Dunfermline West Liberal Democrat Candidate, Jim Tolson, who is challenging Labour to win the seat in a very tight race, said:

"Dunfermline is a very proud city with a rich heritage. It's the resting place of seven Scottish Kings, the home of Saint Margaret and the birth place of entrepreneur Andrew Carnegie. There is no lack of civic pride here."

"Dunfermline city centre has suffered because of 20 years of Labour neglect. Their lack of action has resulted in a city centre in which businesses struggle to survive, tourists are discouraged from visiting and locals are forced to shop elsewhere."

"Instead blaming others Labour should reflect upon their own record."

Notes: The full article from the Sunday Herald:

Motherwell is a pigsty, says Jack

By Paul Hutcheon

McConnell mauls his local town centres

JACK MCCONNELL has risked alienating his colleagues and local voters by blasting part of his constituency as a "pigsty". The first minister also described Motherwell town centre as "dirty" and "untidy".

He further named and shamed several other Labour towns for apparently failing to show enough "civic pride".

McConnell's remarks were made in an interview with the Sunday Herald, published today on the eve of this week's Holyrood election. The Scottish Labour leader is trying to hold on to his job after a bruising four-week campaign against a resurgent SNP.

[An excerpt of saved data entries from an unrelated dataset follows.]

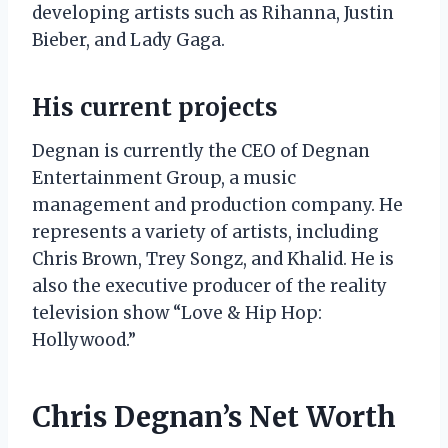
developing artists such as Rihanna, Justin
Bieber, and Lady Gaga.
His current projects
Degnan is currently the CEO of Degnan
Entertainment Group, a music
management and production company. He
represents a variety of artists, including
Chris Brown, Trey Songz, and Khalid. He is
also the executive producer of the reality
television show “Love & Hip Hop:
Hollywood.”
Chris Degnan’s Net Worth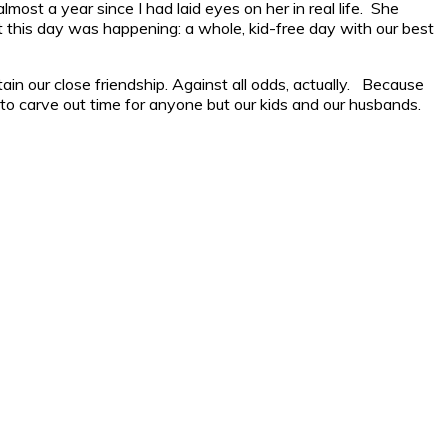
lmost a year since I had laid eyes on her in real life. She
 this day was happening: a whole, kid-free day with our best
 our close friendship. Against all odds, actually. Because
gh to carve out time for anyone but our kids and our husbands.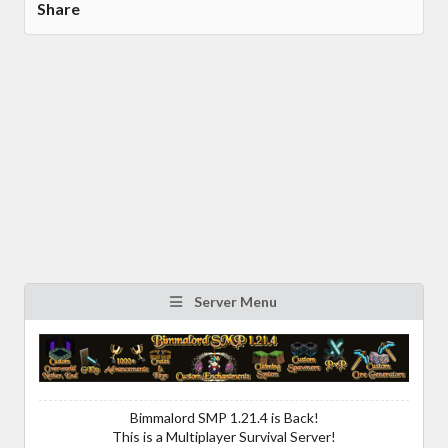
Share
Server Menu
Bimmalord SMP 1.21.4 is Back!
This is a Multiplayer Survival Server!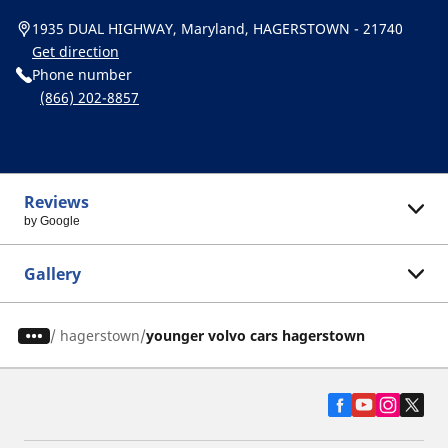
1935 DUAL HIGHWAY, Maryland, HAGERSTOWN - 21740
Get direction
Phone number
(866) 202-8857
Reviews
by Google
Gallery
/
hagerstown
younger volvo cars hagerstown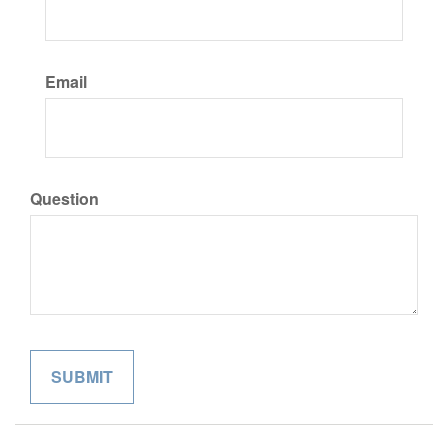
Email
Question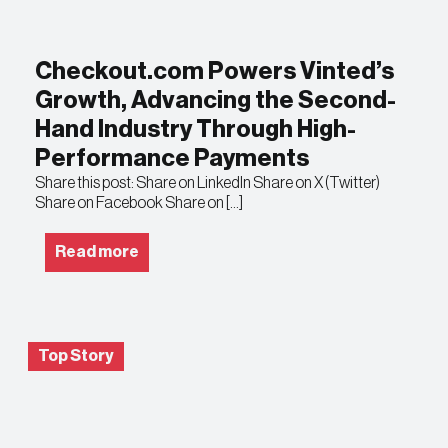
Checkout.com Powers Vinted’s
Growth, Advancing the Second-
Hand Industry Through High-
Performance Payments
Share this post: Share on LinkedIn Share on X (Twitter)
Share on Facebook Share on […]
Read more
Top Story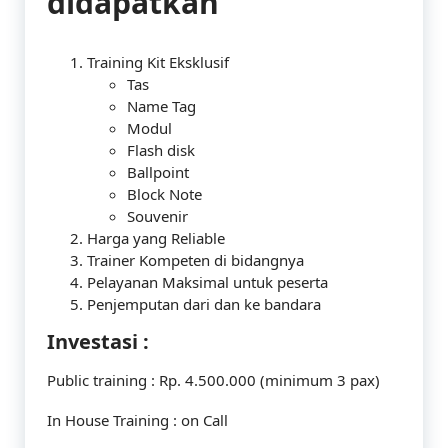
didapatkan
Training Kit Eksklusif
Tas
Name Tag
Modul
Flash disk
Ballpoint
Block Note
Souvenir
Harga yang Reliable
Trainer Kompeten di bidangnya
Pelayanan Maksimal untuk peserta
Penjemputan dari dan ke bandara
Investasi :
Public training : Rp. 4.500.000 (minimum 3 pax)
In House Training : on Call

Now he has turned his fire on the Motherwell and Wishaw constituency, which he has represented for eight years. He said the Labour-controlled area reflected "careless, thoughtless decision-making" and condemned his local town centres.

He added: "The town centre here in Wishaw has never been properly thought through for the last 20 years. That town centre in Motherwell is a pigsty. It's dirty, it's untidy, it's ... bad planning decisions, bad architectural decisions, and it needs radical surgery."

He said Scotland's cities were doing "really well", but said several other towns gave him cause for concern.

"We've got a problem beyond the cities. These small provincial towns like Motherwell, Wishaw, Paisley ... Alloa, Cumbernauld, Dunfermline. The town centre almost symbolises a lack of civic pride and something in the public realm that had a lack of commitment to quality of life in the 1970s, 1980s and 1990s," he said.

He then blamed the plight of Scotland's towns on decisions made by successive governments. "We've got to break that dependency culture that was generated partly by the Labour policies of the 1970s and partly by the Tory economic decline of the 1980s."

Labour's solution is to give new "town centre trusts" powers to regenerate local areas, allowing them to take over derelict land. But McConnell's comments have raised eyebrows because many of the so-called blackspots have been run for years by Labour politicians.

Motherwell has had a Labour MP for more than half a century. The local authority, North Lanarkshire, has been solidly Labour since its creation in the 1990s, as was the old Motherwell District Council. Many of the other towns he criticised are Labour run. Marion Fellows, the SNP candidate in Motherwell and Wishaw, said: "The Labour Party has been in office locally for 50 years and has been in government for 10 years, but Jack McConnell has not lifted a finger to aid our town centres."

Carolyn Leckie, an SSP candidate in Central Scotland, said: "It's Jack McConnell's party that has been in power since 1997. If anybody is to blame for the town centres, it is Labour."

A spokesman for North Lanarkshire said: "A programme of investment is planned in all of our town centres."